Ashok is also suspicious of the kidnapped boy’s father, Kennedy who is a crook and is suspected of being involved in a number of shady business deals. Kennedy seems distressed by his son John’s disappearance, but Ashok isn’t convinced and wonders, could it all be a front? As the kidnappers call and arrange a new ransom drop Ashok realises they must have someone on the inside – but is it Kennedy, or Purmy, or some other suspect they haven’t yet identified? As the suspense builds and Ashok is under pressure from his superiors to come up with a suspect, the chances for Purmy to prove his innocence seem to be fading.
During the interrogation, Purmy uses the excuse that he is getting married in a few days to try and garner some sympathy, and perhaps even help get him released. His romance with Ananya is shown in flash-back in between interviews with Ashok as the police search through Purmy’s social media accounts trying to find a link to Kennedy and the kidnapping.
Ananya is a teacher while Purmy sells vegetables by auction at the local market, but despite this disparity in their social status the two gradually become friends. However, the path to true love doesn’t run smooth and despite enjoying an apparently good relationship with Purmy, Anaya ends up engaged to someone else. This seems to spell the end for Purmy’s chances, but he inadvertently becomes friends with Ananya’s mother (Aruna Balaraj) which potentially could give him a second opportunity to steal Ananya’s heart. Suni ensures there is suspense in the romance track as well as the crime drama since it’s not clear if Purmy is telling the truth when he talks about his wedding or just fabricating a story to hide his involvement in the kidnapping case. While during the flashback sequences it seems very hit and miss if Purmy will end up with the girl. The two different threads of crime drama and romance work individually to build anticipation, while together they keep the audience guessing what the real story is and just who is behind the kidnapping.

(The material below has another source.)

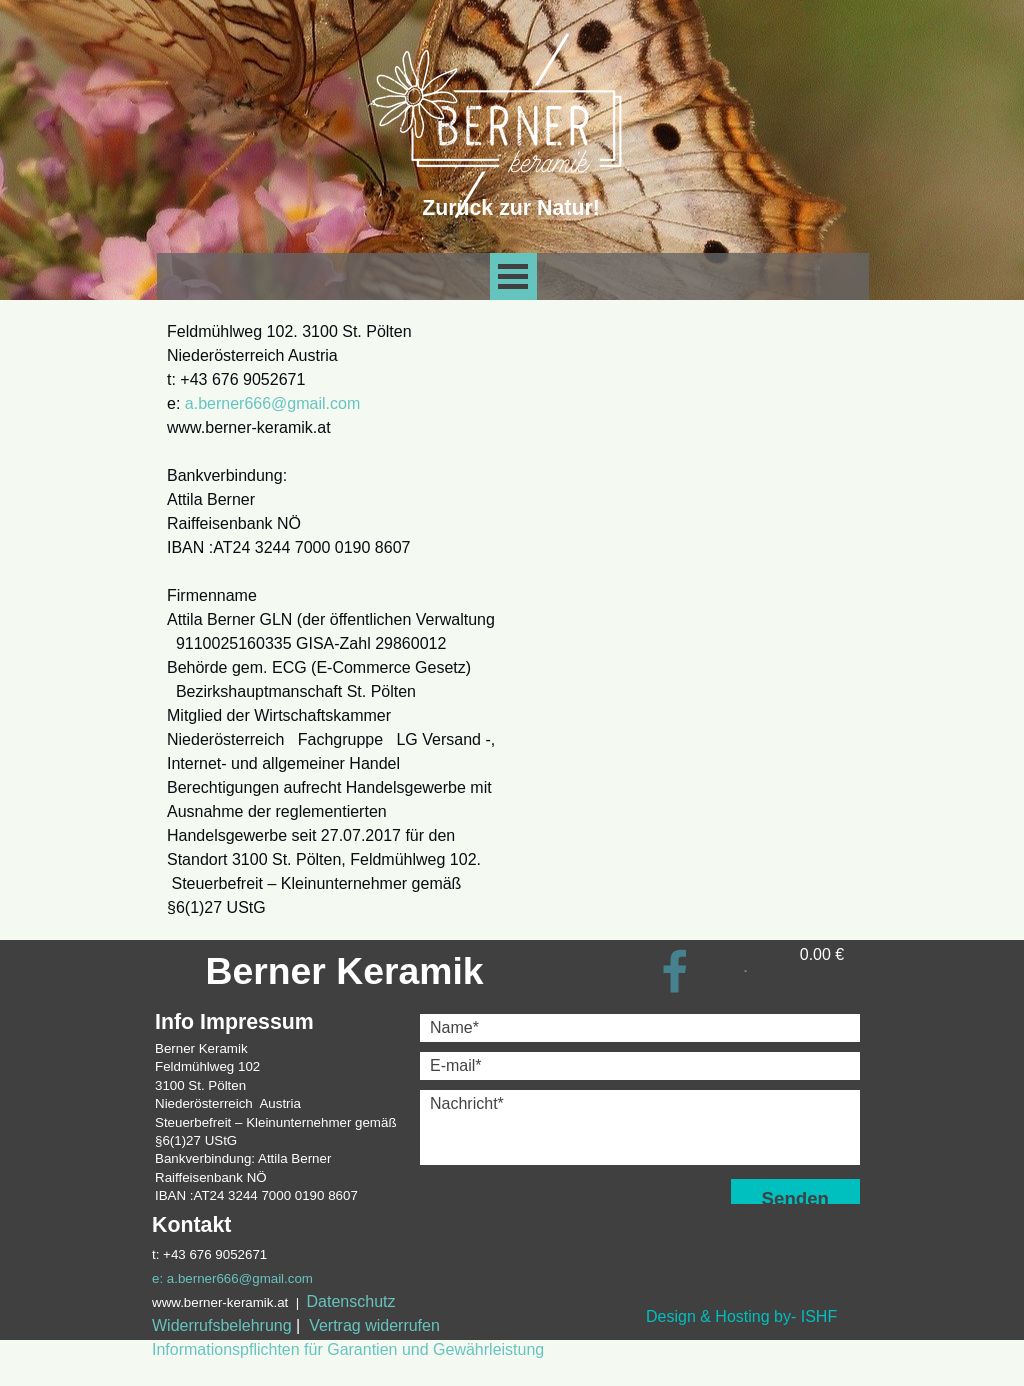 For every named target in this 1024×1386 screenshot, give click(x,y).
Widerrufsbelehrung (222, 1325)
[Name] (640, 1028)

Part of the reason that Operation Alamelamma works so well is the cast, who are all brilliant in their roles. Suni has a good eye for picking a more unusual leading man and Rishi steps up to the challenge of his role well. He geeky and awkward enough to be convincing as the innocent bystander, but as the story goes on he gradually starts to reveal unsuspected depths and this is where he starts to shine. It’s an excellent performance in a quirky and unusual role that does keep the audience guessing throughout. Shradda Srinath has already shown what a good actor she is in U-turn, and she is effortlessly good here as Purmy’s love interest. Ananya has plenty of personality and Shradda ensures she remains a sympathetic character, even when she make some obviously bad decisions. I love the easy camaraderie Ananya has with her mother which compares to the prickly persona she shows to the rest of the world. Aruna Balaraj is superb as Ananya’s mother and the rest of the cast are all excellent, and perfect in their roles.
The other reason for Operation Alamelamma’s success is good writing. The characters are all well developed with detailed personalities and the twists in the storyline all seem to arise naturally as a result of the characters’ actions. The truth behind the kidnapping isn’t apparent until last moment and even then, it’s cleverly revealed. Suni has put together an interesting story and added quirky characters that engage right to the end. The music too is good, with Judah Sandy supplying a couple of excellent songs and effective background score. Operation Alamelamma is another one to add to the growing list of excellent films from Kannada cinema this year and is well worth catching on the big screen if you can. Highly recommended.